De la poussière Il relève le faible


France et Bruno BAUCHET,
laïcs mariés, membres de la Communauté du « PAIN DE VIE »

Au cœur de son charisme particulier tourné fortement vers l’accueil des plus pauvres et l’adoration, la Communauté nouvelle du "PAIN DE VIE" accompagne aussi des jeunes qui se posent la question d’une vocation spécifique. Bruno et France BAUCHET partagent ici leur expérience en resituant bien la juste place de l’accompagnateur, au plan affectif notamment, et la place originale que peut tenir le milieu communautaire dans cette recherche.
"Je te remercie de bien vouloir devenir ma mère en qui je remets, toute ma vie, mon vouloir et mon avenir."

Ainsi s’exprimait, après son arrivée, O... accueillie à la communauté, dans une lettre glissée sous notre porte. Jeune femme intelligente, la trentaine, que les circonstances de la vie ont un jour blessée, mais qui cherche Dieu avec constance et sa vocation avec plus de détermination encore.

Quatre mois après, cette nouvelle réflexion de O.. témoignant de son évolution intérieure :

"De tous ceux que j’ai rencontrés, psychiatres ou accompagnateurs, tu es la seule qui n’as jamais joué sur mon affectivité. Tu m’as fait comprendre que je suis libre en Dieu. Avant j’étais angoissée à l’idée de ne pas trouver ma place dans l’Eglise. Maintenant je sais qu’il m’aime telle que je suis, mais tu sais... j’ai souvent eu l’envie de t’étrangler !".

Ceci n’est qu’un exemple pris sur le vif et pourtant assez représentatif de situations de plus en plus fréquentes.

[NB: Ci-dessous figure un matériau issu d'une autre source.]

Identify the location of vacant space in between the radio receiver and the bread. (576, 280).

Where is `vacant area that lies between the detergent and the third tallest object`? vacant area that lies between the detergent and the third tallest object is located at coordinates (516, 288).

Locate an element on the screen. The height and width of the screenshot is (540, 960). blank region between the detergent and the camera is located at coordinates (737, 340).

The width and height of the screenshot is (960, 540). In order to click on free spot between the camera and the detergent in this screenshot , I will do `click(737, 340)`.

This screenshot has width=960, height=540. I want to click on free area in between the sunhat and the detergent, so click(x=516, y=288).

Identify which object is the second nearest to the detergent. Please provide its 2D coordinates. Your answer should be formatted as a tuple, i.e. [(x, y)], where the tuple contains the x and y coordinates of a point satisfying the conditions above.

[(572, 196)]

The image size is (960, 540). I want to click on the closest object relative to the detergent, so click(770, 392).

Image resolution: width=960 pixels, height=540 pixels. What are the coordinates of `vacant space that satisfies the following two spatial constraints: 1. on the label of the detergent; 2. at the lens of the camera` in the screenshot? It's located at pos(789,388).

Nombre de jeunes, accueillis dans la communauté suite à une difficulté rencontrée dans leur vie - abandon, drogue, alcool, prostitution, etc. - et présentant de grandes failles affectives et psychologiques ont expérimenté avant leur venue, ou expérimentent à la communauté, une véritable rencontre avec le Christ Vivant.

Ce "phénomène de conversion" et la recherche de nouvelles bases évangéliques ne sont pas sans bouleverser radicalement le comportement, l’assise des personnes. Plus ou moins rapidement, se dessine l’aspiration à une vocation particulière, au sein de l’Eglise. La personne éprouve alors un besoin vital d’accompagnement. Quels en seront les axes, les périls et les exigences ?

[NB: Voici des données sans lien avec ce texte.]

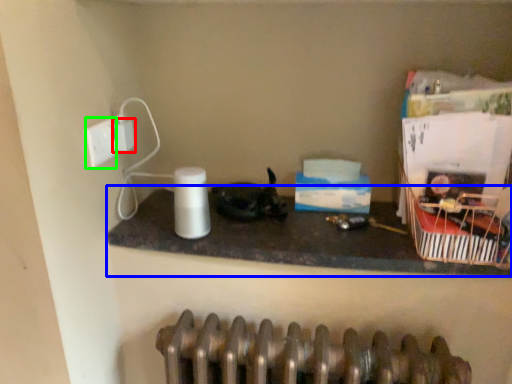 Question: Considering the real-world distances, which object is farthest from electric outlet (highlighted by a red box)? counter top (highlighted by a blue box) or socket (highlighted by a green box)?

Choices:
 (A) counter top
 (B) socket

Answer: (A) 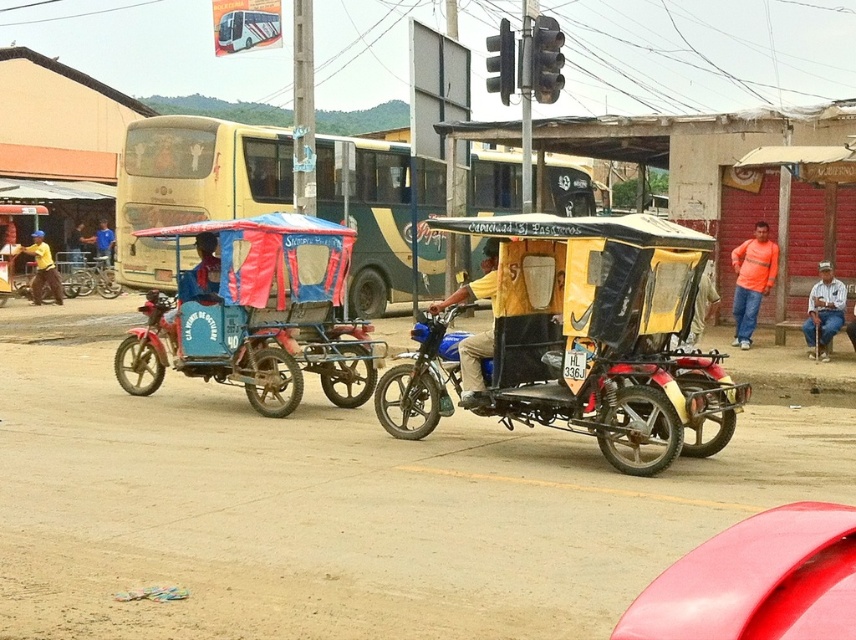 Question: Does yellow fabric at left have a lesser width compared to blue fabric umbrella at center?

Choices:
 (A) no
 (B) yes

Answer: (A)

Question: Can you confirm if glossy red car at lower right is smaller than blue fabric cart at center?

Choices:
 (A) yes
 (B) no

Answer: (A)

Question: Which point is farther to the camera?

Choices:
 (A) (111, 289)
 (B) (217, 291)

Answer: (A)

Question: Which is farther from the blue fabric cart at center?

Choices:
 (A) silver metallic bicycle at left
 (B) black plastic traffic light at upper center
 (C) yellow fabric at left
 (D) yellow matte rickshaw at center

Answer: (A)

Question: Does yellow matte rickshaw at center lie in front of blue fabric cart at center?

Choices:
 (A) yes
 (B) no

Answer: (A)

Question: Based on their relative distances, which object is nearer to the blue fabric cart at center?

Choices:
 (A) blue fabric umbrella at center
 (B) glossy red car at lower right
 (C) silver metallic bicycle at left
 (D) yellow matte bus at center

Answer: (D)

- Le besoin d’un accompagnateur

Tout d’abord, pourquoi O... a-t-elle expérimenté ce mouvement d’abandon de sa liberté personnelle, ce besoin de s’en remettre à quelqu’un ?

Au début de son cheminement on perçoit le jeune comme en recherche de parents. Il s’ensuit alors un rapport d’imitation ou parfois même d’identification avec l’accompagnateur. Il attend de celui-ci une appréciation sur sa vie de foi et sur son comportement. Il se place en dépendance affective. Si l’on est attentif à ce risque de rapports basés sur l’affectivité, et que l’on s’en garde, apparaît dans un deuxième temps un rejet de l’accompagnateur parce qu’il n’a pas voulu se placer sur le mode sensible et encourager la croissance spirituelle dans un rapport de dépendance. Ce rejet s’exprime parfois par une contestation vive des modes de vie de la communauté.

D’autre part, l’investissement affectif déçu se mue en agressivité. Là encore un recul est nécessaire - bien que difficile - pour faire comprendre que se vit alors le temps d’une émancipation humaine et spirituelle. Il lui faut accéder à cette toute nouvelle relation du Père avec son enfant. Les modèles humains sont souvent d’un appui médiocre.

Dieu existe, je l’ai rencontré ; Dieu m’aime, je l’ai expérimenté souvent avec profusion de Grâces au temps de la conversion, c’est à n’en pas douter : mais son amour de Père m’a créé libre et me garde libre.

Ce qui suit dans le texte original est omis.